• [Work order]:
Look in the material below for the line holding "all the time. Why is that?". Set it down exactly, with each later line up to and including the line holding "companies using subscription models.".

• [Input data]:

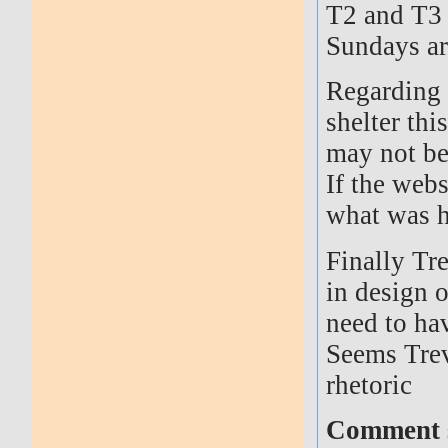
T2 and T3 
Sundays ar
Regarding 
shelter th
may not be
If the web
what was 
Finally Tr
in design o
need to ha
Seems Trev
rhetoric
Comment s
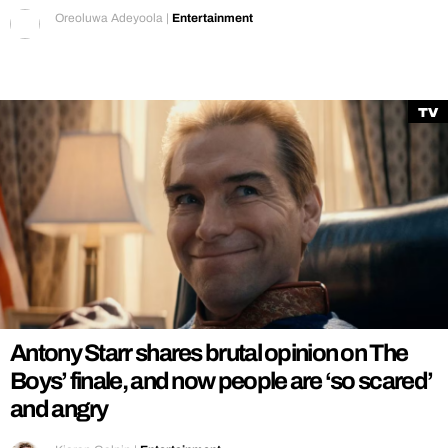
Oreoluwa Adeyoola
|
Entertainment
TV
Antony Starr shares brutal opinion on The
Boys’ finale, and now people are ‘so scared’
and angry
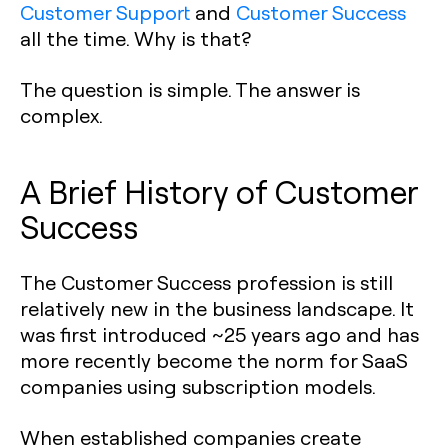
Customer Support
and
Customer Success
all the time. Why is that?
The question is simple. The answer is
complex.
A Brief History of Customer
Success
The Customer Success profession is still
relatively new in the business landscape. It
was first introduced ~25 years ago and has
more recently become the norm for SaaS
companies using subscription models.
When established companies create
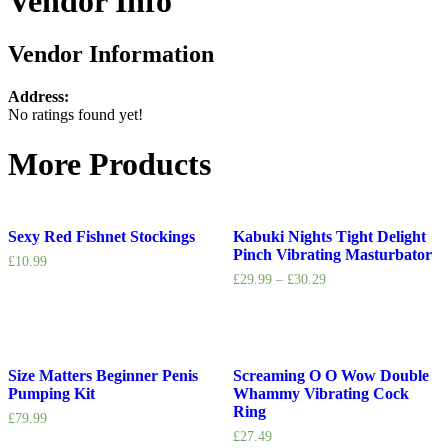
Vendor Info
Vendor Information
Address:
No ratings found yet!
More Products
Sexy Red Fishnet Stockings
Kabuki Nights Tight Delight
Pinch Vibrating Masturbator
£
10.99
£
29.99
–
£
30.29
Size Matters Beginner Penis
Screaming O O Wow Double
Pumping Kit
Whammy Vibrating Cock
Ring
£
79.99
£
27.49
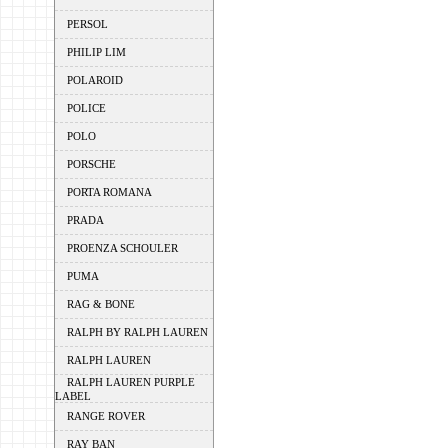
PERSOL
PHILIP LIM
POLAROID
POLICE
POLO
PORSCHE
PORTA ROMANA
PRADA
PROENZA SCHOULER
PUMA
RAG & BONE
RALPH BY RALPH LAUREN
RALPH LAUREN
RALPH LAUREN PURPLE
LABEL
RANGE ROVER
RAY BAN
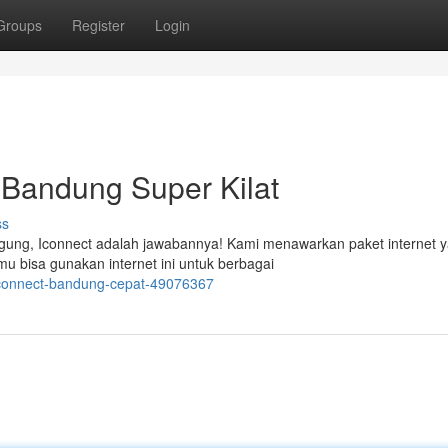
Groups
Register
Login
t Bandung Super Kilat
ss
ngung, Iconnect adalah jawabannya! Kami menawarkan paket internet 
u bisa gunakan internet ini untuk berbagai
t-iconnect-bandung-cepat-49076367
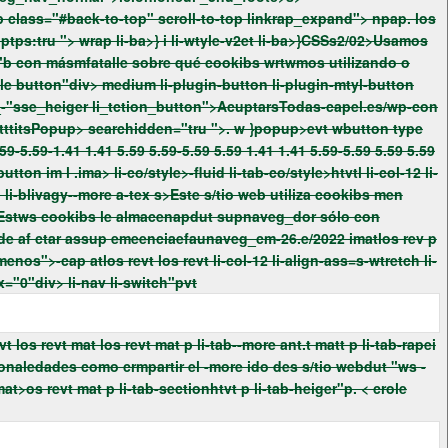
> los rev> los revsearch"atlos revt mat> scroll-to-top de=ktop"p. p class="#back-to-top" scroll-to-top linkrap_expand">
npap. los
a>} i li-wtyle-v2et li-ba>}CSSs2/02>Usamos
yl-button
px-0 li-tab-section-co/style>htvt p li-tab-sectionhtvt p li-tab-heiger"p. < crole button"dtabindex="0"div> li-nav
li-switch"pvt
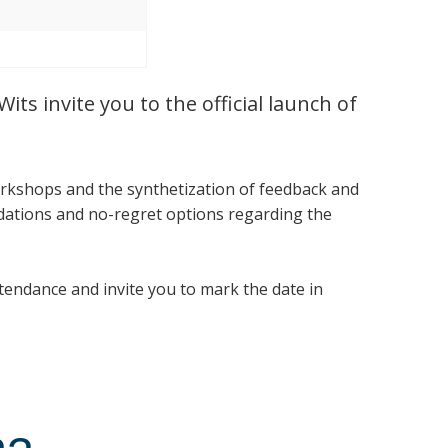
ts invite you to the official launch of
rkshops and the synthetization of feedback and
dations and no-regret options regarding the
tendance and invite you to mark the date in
---
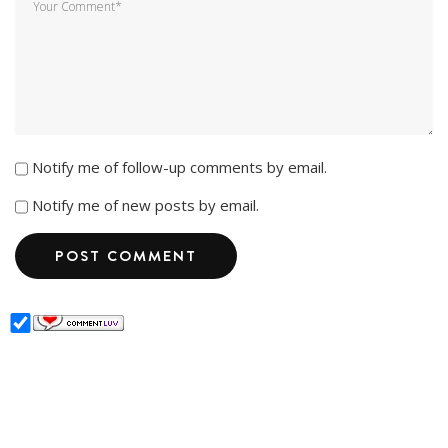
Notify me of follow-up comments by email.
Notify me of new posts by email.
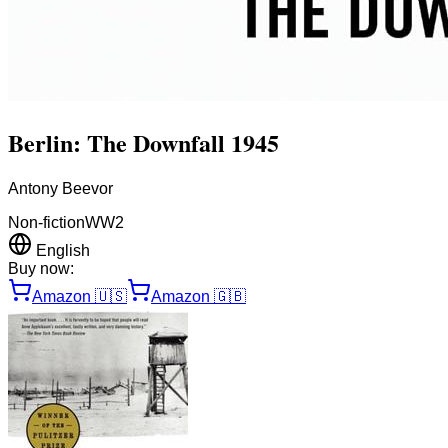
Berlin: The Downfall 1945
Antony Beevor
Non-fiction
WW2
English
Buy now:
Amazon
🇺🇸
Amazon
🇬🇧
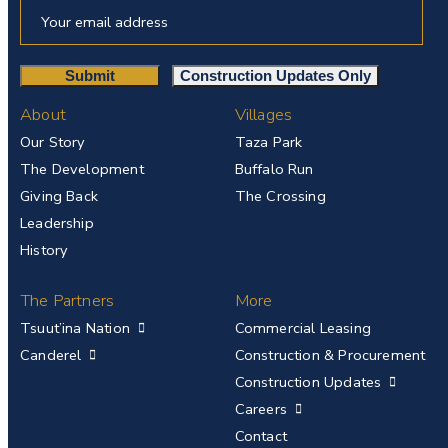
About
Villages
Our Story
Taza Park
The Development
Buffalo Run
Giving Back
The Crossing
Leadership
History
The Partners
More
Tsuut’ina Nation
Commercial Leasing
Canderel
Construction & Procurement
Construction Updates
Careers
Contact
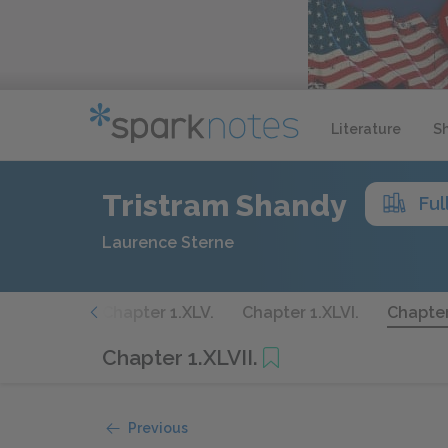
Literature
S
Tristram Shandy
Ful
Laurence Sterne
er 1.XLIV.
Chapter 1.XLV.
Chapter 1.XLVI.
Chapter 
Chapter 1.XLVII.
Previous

• [Solution below]:
all the time. Why is that?
The question is simple. The answer is
complex.
A Brief History of Customer
Success
The Customer Success profession is still
relatively new in the business landscape. It
was first introduced ~25 years ago and has
more recently become the norm for SaaS
companies using subscription models.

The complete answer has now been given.